Perusahaan pun menyatakan, sudah memenuhi aturan regulator bursa efek, yang tertuang dalam Peraturan Nomor I-E: Kewajiban Penyampaian Informasi ketentuan butir point IV.1 hingga IV.2. Lampiran Keputusan Direksi PT Bursa Efek Indonesia Kep-306/BEJ/07-2004 tanggal 19 Juli 2004.

Lebih lanjut, Bank Jago juga mengungkapkan, saat ini tidak memiliki rencana aksi korporasi, termasuk rencana yang yang akan berakibat terhadap pencatatan saham perusahaan di BEI. Untuk menjelaskan persoalan ini ke publik yang lebih luas, manajemen bank akan menggelar paparn publik insidentil pada Kamis besok (8/8).

Aksi Korporasi Pemilik Baru Bank Jago

Berbagai kabar di pasar memang beredar terkait lonjakan harga saham Bank Jago. Meski belum menunjukkan tanda-tanda positif dari kinerja fundamentalnya, investor melihat prospek dari bisnis bank ini setelah berganti nama dan merek, serta memindahkan kantor pusat ke Jakarta.

Setelah meraup dana dari hasil rights issue Rp 1,34 triliun, bank ini pun banting setir menjadi bank digital. Kepemilikannya berpindah tangan ke bankir senior yang juga mantan Direktur Utama PT Bank BTPN Tbk Jerry Ng dan pendiri Northstar Pacific Patrick Walujo.

Berdasarkan data keterbukaan informasi di BEI, mengacu data PT Ficomindo Buana Registrar per 3 dan 7 April 2020, tercatat ada lima pembeli saham baru Bank Jago di ata 5% saham selain dua pemegang saham lama: PT Metamorfosis Ekosistem Indonesia (MEI) dan Wealth Track Technology WTT (Limited).

Pertama, Jetway Wealth Management Limited yang memiliki 7,59% saham. Perusahaan cangkang ini beralamat di Sertus Chamber Gorvernors Square Suites #5-204 Kepualauan Caymand.

Kedua, Lion Glory Pte Ltd yang beralamat di 80 Robinson Road #09-01, Singapura, sebesar 6,48%. Ketiga, Qilora Investments (Cayman) Ltd yang menguasai 5,11%. Keempat, Akta Asset Limited di Kepulauan Caymand sebanyak 5,06%. Kelima, Ephesus United Corp di Kepulauan Virgin sebesar 5% saham. Sedangkan porsi saham MEI menurun menjadi 58,31%.
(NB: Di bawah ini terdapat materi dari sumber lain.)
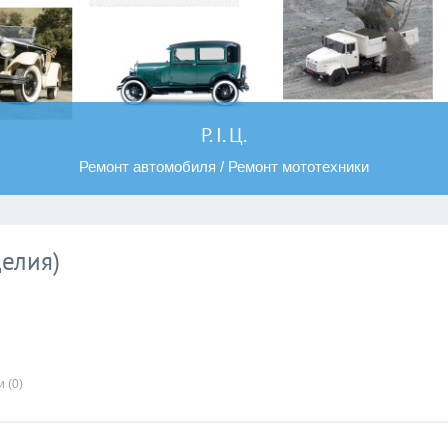
Р. І. Ц.
Ремонт автомобиля / Ремонт мототехники
елия)
 (0)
Berdasarkan data Accounting and Corporate Regulatory Authority (ACRA) Singapura, mengutip Deal Street Asia dan Helios Capital Asia, nama Jerry Ng ini terkait dengan Dkatalis Private Limited, startup platform teknologi untuk jasa keuangan serta masuk dalam ekosistem Gojek.

Sesuai data pengajuan ACRA, seperti dikutip dari pemberitaan CNBC Indonesia, pemegang saham Dkatalis lain adalah perusahaan fintech Singapura yakni Neuroncredit, perusahaan investasi swasta Freemantle Capital, Jetway Wealth Management, dana investasi Prometheus Investing Limited, dan Aeroville United Inc.

Berdasarkan profil resmi Dkatalis di situs LinkedIn, DKatalis mengungkapkan kolaborasinya dengan Gojek melalui akses layanan keuangan digital secara komprehensif. Selain di Singapura, perusahaan ini memiliki basis operasional di Jakarta, Indonesia dan Pune, India.

Jika menilik laporan keuangan Bank Jago terakhir yaitu tahun buku 2019, perusahaan menderita rugi bersih Rp 121,97 miliar. Kerugiannya membengkak 424% dari tahun sebelumnya. Sedangkan pendapatan bunga bersih anjlok 58% menjadi Rp 11,50 miliar.